The diagnostics lab, which has operations spread across 2,200 locations in the US, has collaborated with forensic experts to take stock of the situation with interest to control similar incidents from happening in the future.

CNN Business


Soon after Quest Diagnostics witnessed a data breach, US-based global life sciences enterprise LabCorp encountered a data hack as well. The mishap happened at Quest Diagnostics’ billings collection firm affecting the personal data of 7.7-million customers.

LabCorp further revealed that third-party collections enterprise AMCA witnessed an unauthorized activity between August 2018 and March 30, 2019. The affected information included first and last name, date of birth, address, phone, date of service, provider, balance information, and credit card or bank account information that was shared by the customers.

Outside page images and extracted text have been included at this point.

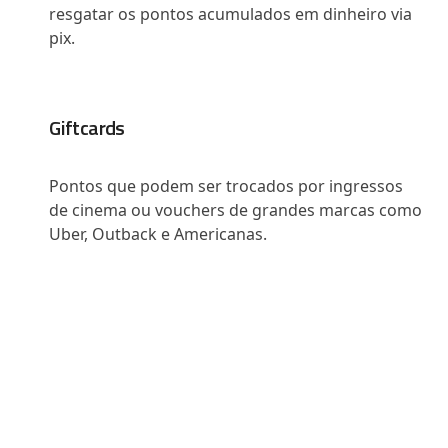
resgatar os pontos acumulados em dinheiro via
pix.
Giftcards
Pontos que podem ser trocados por ingressos
de cinema ou vouchers de grandes marcas como
Uber, Outback e Americanas.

AMCA has decided to notify only those customers whose information was included and to offer credit monitoring and identity protection services for a period of two years.

Also, a third-party external forensics team has been hired to probe the attack in detail and adopt measures to increase their systems’ security.

USA Today

Mermaids Transgender Charity

Mermaids Transgender Charity issued an apology after it was hit by a data breach causing some of its email database to leak online. Reported by Sunday Times, the data leak made information of more than 1,000 pages of confidential emails sent between 2016 and 2017 available online. The affected data comprised details—such as names, addresses, telephone numbers—of the people Mermaids Transgender Charity was planning to help.

When Mermaids UK was informed about the incident, they removed the content immediately and issued a clarification that there was no evidence of any misuse of the leaked data. They also stated that they have the necessary resources and support to contain such incidents from occurring in the future.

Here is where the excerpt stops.